I want a fun and interactive fish. I was thinking of a Flowerhorn until now but I like the Green Terror's coloring so much better. I just haven't heard anyone say the thing about GT's that are said about FH's.


----------



## pugwash (Sep 11, 2006)

GT's are SA cichlids. Ask a mod to get this moved over there.
Do have a soft spot for GT's.

A current thread asking similar (in SA section): http://www.cichlid-forum.com/phpBB/viewtopic.php?t=202016


----------



## oldcatfish (May 27, 2009)

They make good wet pets---especially males, once they put some size on. Watch the tank at your LFS....choose the largest, most outgoing/ belligerent one. It will usually be the most colorful too.

You can keep other "dither" fish with them, if your tank is large enough...and that will help make them even more outgoing. Just choose a non-threatening/ non-territorial species that is too large to be eaten...and fast swimming. Silver Dollars work well.

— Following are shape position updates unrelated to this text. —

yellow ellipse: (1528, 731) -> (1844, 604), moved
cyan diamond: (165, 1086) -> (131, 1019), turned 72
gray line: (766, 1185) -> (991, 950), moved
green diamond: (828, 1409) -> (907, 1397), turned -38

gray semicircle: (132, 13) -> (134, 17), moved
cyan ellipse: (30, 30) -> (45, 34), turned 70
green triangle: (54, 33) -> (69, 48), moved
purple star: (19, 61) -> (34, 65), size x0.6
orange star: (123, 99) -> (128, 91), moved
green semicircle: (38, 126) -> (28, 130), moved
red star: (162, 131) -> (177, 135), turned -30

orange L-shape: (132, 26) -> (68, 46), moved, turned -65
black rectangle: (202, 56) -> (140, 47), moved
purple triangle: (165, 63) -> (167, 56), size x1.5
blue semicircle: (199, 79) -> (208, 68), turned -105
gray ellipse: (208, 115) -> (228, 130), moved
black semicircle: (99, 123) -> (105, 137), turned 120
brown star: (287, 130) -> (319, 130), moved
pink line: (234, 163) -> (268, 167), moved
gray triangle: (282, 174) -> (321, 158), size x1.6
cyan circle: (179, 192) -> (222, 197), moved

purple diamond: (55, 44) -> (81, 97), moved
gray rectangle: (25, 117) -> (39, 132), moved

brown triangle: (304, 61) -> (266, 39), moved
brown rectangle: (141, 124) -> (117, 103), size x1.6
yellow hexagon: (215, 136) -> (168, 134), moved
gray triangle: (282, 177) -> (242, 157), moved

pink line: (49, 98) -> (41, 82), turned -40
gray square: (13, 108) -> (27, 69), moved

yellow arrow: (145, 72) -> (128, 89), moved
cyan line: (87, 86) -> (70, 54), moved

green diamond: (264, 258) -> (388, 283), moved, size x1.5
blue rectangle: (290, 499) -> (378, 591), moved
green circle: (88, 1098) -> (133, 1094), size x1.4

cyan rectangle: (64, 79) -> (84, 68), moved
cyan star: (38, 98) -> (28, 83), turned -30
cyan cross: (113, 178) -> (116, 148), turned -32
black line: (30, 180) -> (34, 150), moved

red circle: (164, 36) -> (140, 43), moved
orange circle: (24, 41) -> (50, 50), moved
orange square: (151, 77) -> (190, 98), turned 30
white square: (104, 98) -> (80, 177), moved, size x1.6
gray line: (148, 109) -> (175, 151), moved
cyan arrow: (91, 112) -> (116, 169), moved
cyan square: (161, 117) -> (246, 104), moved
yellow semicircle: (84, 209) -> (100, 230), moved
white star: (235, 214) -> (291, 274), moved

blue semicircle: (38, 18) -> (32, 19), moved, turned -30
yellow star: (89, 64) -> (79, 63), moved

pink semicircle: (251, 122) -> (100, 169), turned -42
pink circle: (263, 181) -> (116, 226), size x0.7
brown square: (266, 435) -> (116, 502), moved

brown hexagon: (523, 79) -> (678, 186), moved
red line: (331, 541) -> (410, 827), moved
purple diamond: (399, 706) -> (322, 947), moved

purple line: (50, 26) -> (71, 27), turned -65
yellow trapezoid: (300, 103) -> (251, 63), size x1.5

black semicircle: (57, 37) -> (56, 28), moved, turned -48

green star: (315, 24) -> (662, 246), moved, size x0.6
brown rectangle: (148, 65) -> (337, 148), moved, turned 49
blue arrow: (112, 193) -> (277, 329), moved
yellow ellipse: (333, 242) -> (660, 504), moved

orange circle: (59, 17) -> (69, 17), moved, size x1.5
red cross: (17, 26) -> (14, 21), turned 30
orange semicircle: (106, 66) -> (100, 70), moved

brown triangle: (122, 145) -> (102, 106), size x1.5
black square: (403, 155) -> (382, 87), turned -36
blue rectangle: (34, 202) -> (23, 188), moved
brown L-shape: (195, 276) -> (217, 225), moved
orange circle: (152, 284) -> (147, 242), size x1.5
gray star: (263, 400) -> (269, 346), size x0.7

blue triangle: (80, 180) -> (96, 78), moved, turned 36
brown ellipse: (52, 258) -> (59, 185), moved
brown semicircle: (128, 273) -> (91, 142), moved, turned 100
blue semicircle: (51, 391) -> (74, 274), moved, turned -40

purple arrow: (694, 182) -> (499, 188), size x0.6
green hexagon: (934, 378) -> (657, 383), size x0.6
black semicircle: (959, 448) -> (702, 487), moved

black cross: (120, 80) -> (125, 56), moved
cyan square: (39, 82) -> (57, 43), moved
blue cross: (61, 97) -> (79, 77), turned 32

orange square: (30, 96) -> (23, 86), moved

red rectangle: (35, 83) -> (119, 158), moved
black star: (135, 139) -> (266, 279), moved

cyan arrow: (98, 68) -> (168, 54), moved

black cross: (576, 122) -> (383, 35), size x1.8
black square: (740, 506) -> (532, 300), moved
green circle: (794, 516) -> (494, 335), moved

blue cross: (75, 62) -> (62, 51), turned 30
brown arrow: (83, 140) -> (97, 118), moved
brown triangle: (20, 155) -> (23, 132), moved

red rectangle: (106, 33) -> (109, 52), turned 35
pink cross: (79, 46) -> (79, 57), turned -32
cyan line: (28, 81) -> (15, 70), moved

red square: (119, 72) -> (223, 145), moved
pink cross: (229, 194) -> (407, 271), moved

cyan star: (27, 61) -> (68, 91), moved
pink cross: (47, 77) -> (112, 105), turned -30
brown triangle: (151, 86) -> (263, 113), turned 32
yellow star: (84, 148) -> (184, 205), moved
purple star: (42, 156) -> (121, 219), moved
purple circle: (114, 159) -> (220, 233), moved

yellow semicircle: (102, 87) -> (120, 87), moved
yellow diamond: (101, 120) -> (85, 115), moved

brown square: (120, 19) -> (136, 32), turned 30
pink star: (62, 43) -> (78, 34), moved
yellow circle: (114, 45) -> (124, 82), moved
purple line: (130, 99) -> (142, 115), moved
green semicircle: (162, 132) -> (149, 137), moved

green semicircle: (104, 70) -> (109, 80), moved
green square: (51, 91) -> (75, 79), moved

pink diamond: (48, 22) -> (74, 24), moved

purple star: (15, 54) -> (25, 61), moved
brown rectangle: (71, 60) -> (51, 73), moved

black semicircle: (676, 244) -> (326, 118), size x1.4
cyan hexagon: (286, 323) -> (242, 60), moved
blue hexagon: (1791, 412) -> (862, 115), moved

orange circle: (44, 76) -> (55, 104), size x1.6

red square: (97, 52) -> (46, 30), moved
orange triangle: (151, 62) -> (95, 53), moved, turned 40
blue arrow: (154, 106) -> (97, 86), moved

If you want just a single GT with no other fish---feed very small amounts of food (like 1 pellet)....but very frequently, so your GT learns that it will probably get fed whenever you come by.


----------



## Bkeen (Mar 13, 2009)

oldcatfish said:


> They make good wet pets---especially males, once they put some size on. Watch the tank at your LFS....choose the largest, most outgoing/ belligerent one. It will usually be the most colorful too.
> 
> You can keep other "dither" fish with them, if your tank is large enough...and that will help make them even more outgoing. Just choose a non-threatening/ non-territorial species that is too large to be eaten...and fast swimming. Silver Dollars work well.
> *
> If you want just a single GT with no other fish---feed very small amounts of food (like 1 pellet)....but very frequently, so your GT learns that it will probably get fed whenever you come by.*


Good info for any wet pet. I'm going to try this with my FH.


----------



## Moody Fish (Sep 20, 2009)

Mine was a superb wet pet. He had a 90 with six spotted dollars and he was always out and about. I miss him as he was a colourful fish with great personality. Here is a pic of him.


----------



## chrispyweld (Dec 20, 2005)

loved my GT he was a total glass banger. Really hated my daughter. lol


----------



## Bkeen (Mar 13, 2009)

chrispyweld said:


> loved my GT he was a total glass banger. Really hated my daughter. lol


I've seen lots of glass bangers at locally owned pet stores, but my two (One I still own) were purchased at a chain store and are much more docile.


----------



## gage (Feb 7, 2007)

never seen a high grade flowerhorn eh?

regardless, Gold Saums, as well as Silver, make very good wet pets.


----------